Appendix: Title Extraction Script

Save this Python script in the same folder as your conversations.json and run it with python3. No extra libraries needed.


import json, csv, os

from datetime import datetime


with open("conversations.json", "r") as f:

    convos = json.load(f)


rows = []

for c in convos:

    title = c.get("title", "(untitled)")

    t = c.get("create_time", 0)

    date = datetime.fromtimestamp(t).strftime("%Y-%m-%d") if t else ""

    gpt = "Yes" if c.get("conversation_template_id","").startswith("g-") else ""

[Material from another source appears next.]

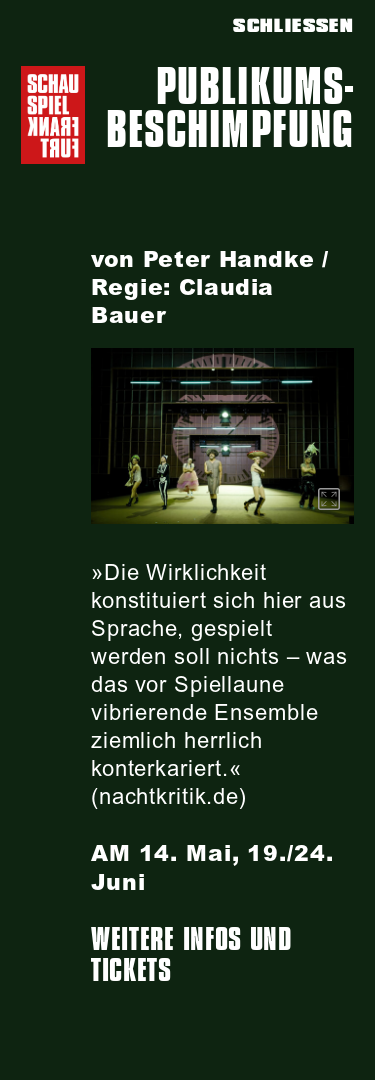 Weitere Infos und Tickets (191, 955)
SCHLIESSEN (293, 26)
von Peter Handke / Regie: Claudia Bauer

    msgs = sum(1 for n in c.get("mapping",{}).values()

              if n.get("message") and n["message"].get("content",{}).get("parts"))

    rows.append([title, date, msgs, gpt])


rows.sort(key=lambda x: x[1], reverse=True)

with open("titles.csv", "w", newline="") as f:

    w = csv.writer(f)

    w.writerow(["Title","Date","Messages","Custom GPT"])

    w.writerows(rows)


print(f"Exported {len(rows)} conversations to titles.csv")


This script requires only Python 3 with no additional packages. It will generate a small CSV file you can open in any spreadsheet app or upload to Claude for analysis.